Kini Rafika sedang sibuk di kamarnya bersiap untuk pergi bersama Dirga. Sepuluh menit sebelumnya Dirga memang sempat menelepon Indira, mengajak cewek itu untuk jalan malam ini. Ajakan itu disetujui tanpa berlama-lama berpikir.
Rafika harus memilih pakaian yang pas untuk jalan sama Dirga malam ini. Pokoknya dia harus tampil menarik di hadapan Dirga. Bolak-balik bergaya di depan cermin mencari pakaian yang cocok membuat dirinya seakan menjadi foto model terkenal sesaat.
“Eh, anak Bunda mau ke mana malam ini?” tanya Lisa saat melihat Rafika sudah sangat cantik dengan penampilannya. Rafika sudah berada di ruang tamu duduk di dekat bundanya.
“Dirga ngajak jalan, Bun.”
“Ehem! Tumben ada yang ngajak jalan, biasanya juga setiap malam di rumah terus. Ada apa nih anak bunda sama si Dirga? Kayaknya ada sesuatu yang mencurigakan.”
“Dirga ngajak Rafika jalan, Bun. Kan, gak enak kalau ditolak, entar dia marah lagi.”
“Oh ... jadi gak mau buat Dirga marah.”
“Bunda kayak gak pernah muda aja, ih. Lagian, Rafika nggak ada apa-apa kok sama Dirga.
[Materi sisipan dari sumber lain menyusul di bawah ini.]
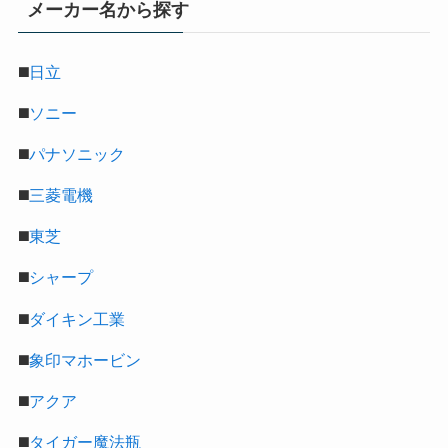
メーカー名から探す
◼️
日立
◼️
ソニー
◼️
パナソニック
◼️
三菱電機
◼️
東芝
◼️
シャープ
◼️
ダイキン工業
◼️
象印マホービン
◼️
アクア
◼️
タイガー魔法瓶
Kami cuma berteman, Bun. Masa Rafika gak boleh berteman sama Dirga?”
Dari luar terdengar seseorang mengucapkan salam sambil mengetuk pintu rumah. Pikiran Lisa langsung tertuju pada teman anaknya. Lisa menyuruh anaknya untuk segera membukakan pintu.
“Assalamualaikum. Hai, Ra,” sapa Dirga setelah pintunya dibuka.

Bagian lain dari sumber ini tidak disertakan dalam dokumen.